# Is This The Ultimate Luxury Trailer?



## mv945 (Jul 18, 2006)

http://www.tabbert.de/paganini/en/index.html
$55,000
Would look good behind an Escalade or Cayenne  Not exactly your 'roughing it out in the woods' trailer.
Airstream eat your heart out, lol


----------



## skippershe (May 22, 2006)

Yep, that's one highfalutin' fancy box on wheels!


----------



## PDX_Doug (Nov 16, 2004)

Beautiful!

Happy Trails,
Doug


----------



## john7349 (Jan 13, 2008)

Very nice indeed, but I'll stick with my 21RS


----------



## Nathan (Jan 2, 2007)

I do like it. A little small though.....









Of course on 2nd thought, 2100kg is a bit heavy for a trailer in Europe.


----------



## tdvffjohn (Mar 10, 2005)

Like the 21 st century styling. The one feature for the dry camping crowd was dimmable lights. Why didn t Keystone think of that?


----------



## Doxie-Doglover-Too (Jan 25, 2007)

tdvffjohn said:


> Like the 21 st century styling. The one feature for the dry camping crowd was dimmable lights. Why didn t Keystone think of that?


why didn't Keystone make fiberglass that cracked for no apparent reason


----------



## Scoutr2 (Aug 21, 2006)

Nathan said:


> I do like it. A little small though.....
> 
> 
> 
> ...


No slideouts - but it is 28' long and dry weight is 4210#. This is a MONSTER for Europe!

Mike


----------



## Sluggo54 (Jun 15, 2005)

What the heck kind of hitch is that?

Sluggo


----------



## wolfwood (Sep 19, 2005)

Yeah ... ok.

But ...







no thanks.


----------



## Silvrsled (Jul 24, 2008)

Looks like it has disk brakes.


----------



## Collinsfam_WY (Nov 9, 2006)

Does anyone know why British "caravans" do not have slides? Out of curiosity I looked at 4-5 Caravan Mfg's and none had slides. I guess it is some sort of govt. regulation but I dunno.

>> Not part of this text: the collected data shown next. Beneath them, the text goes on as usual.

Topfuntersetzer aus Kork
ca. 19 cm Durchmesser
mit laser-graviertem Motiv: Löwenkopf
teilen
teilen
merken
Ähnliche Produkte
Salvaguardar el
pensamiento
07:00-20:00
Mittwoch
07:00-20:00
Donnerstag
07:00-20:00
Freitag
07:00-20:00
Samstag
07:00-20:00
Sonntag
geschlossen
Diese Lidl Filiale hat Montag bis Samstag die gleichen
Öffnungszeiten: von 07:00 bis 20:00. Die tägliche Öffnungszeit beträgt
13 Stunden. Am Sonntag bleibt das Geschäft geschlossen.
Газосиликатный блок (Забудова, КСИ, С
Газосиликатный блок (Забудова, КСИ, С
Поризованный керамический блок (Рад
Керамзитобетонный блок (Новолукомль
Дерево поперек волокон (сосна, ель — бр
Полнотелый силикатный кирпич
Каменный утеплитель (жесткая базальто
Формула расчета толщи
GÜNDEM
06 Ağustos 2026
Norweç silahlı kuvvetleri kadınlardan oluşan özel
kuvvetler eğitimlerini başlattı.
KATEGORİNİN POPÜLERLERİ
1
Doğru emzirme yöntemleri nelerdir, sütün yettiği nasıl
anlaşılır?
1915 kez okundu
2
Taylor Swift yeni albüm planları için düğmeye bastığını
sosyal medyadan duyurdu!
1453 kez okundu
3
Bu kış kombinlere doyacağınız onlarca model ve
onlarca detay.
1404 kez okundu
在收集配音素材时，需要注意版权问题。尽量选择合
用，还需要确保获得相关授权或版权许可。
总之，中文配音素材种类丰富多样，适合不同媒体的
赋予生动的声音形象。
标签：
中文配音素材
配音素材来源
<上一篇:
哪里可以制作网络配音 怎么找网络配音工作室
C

Can anyone enlighten us on that?

-CC


----------



## Camper Louise (Aug 7, 2004)

very nice looking but I could not function with a kitchen sink that should be on an airplane...too small...


----------



## garyb1st (Dec 6, 2007)

Where does the motorcycle go?


----------



## Nathan (Jan 2, 2007)

Sluggo54 said:


> What the heck kind of hitch is that?
> 
> Sluggo


One of those nice Euro Jobs. Remember, they run very low tounge weights over there.


----------